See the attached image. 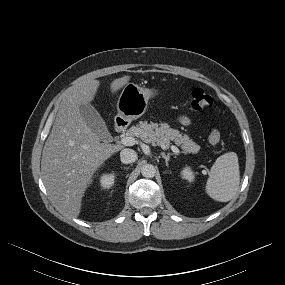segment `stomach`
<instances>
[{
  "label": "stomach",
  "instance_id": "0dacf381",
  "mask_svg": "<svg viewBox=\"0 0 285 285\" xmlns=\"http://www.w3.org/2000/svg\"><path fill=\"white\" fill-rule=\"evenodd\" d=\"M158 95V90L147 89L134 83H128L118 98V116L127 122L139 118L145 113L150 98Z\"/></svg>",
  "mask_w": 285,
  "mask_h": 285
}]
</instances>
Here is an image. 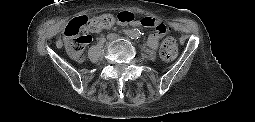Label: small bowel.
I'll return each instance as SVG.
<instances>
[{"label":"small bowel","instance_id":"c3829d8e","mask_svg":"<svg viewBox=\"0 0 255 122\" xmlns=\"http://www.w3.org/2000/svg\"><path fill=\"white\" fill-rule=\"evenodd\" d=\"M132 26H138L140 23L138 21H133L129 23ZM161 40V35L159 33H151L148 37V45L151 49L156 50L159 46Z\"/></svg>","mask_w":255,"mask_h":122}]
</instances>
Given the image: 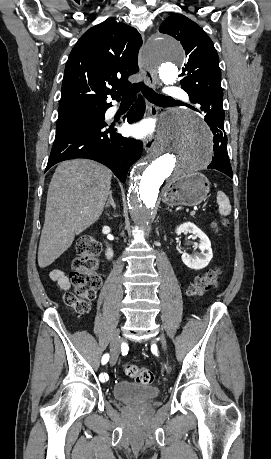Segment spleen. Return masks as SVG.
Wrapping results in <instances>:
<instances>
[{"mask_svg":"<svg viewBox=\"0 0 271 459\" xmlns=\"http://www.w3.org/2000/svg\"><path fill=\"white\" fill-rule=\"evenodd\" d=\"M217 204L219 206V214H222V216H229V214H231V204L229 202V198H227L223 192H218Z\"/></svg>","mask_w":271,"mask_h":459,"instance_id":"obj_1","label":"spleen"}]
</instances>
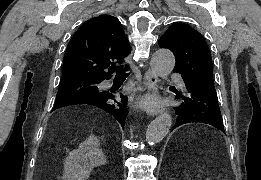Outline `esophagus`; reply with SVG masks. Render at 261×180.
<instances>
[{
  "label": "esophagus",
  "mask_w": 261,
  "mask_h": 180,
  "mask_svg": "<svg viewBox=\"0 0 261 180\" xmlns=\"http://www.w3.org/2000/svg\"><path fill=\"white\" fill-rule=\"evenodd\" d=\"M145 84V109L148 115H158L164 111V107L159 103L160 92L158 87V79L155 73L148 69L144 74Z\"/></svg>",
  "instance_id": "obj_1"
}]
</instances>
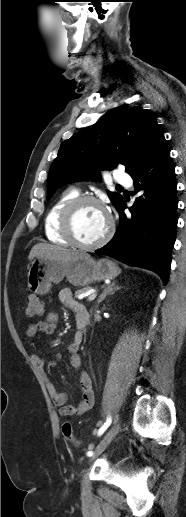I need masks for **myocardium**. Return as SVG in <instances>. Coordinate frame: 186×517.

## Task description
Every line from the one containing "Render at 261×180." to the final line of the records must be transcribed exactly, both ends included, with the pictures left out.

## Expected output
Outline `esophagus`; reply with SVG masks. Render at 261×180.
<instances>
[{
  "label": "esophagus",
  "mask_w": 261,
  "mask_h": 180,
  "mask_svg": "<svg viewBox=\"0 0 261 180\" xmlns=\"http://www.w3.org/2000/svg\"><path fill=\"white\" fill-rule=\"evenodd\" d=\"M145 84V109L148 115H158L164 111V107L159 103L160 92L158 87V79L155 73L148 69L144 74Z\"/></svg>",
  "instance_id": "obj_1"
}]
</instances>
I need masks for **myocardium**. Return as SVG in <instances>. Coordinate frame: 186×517.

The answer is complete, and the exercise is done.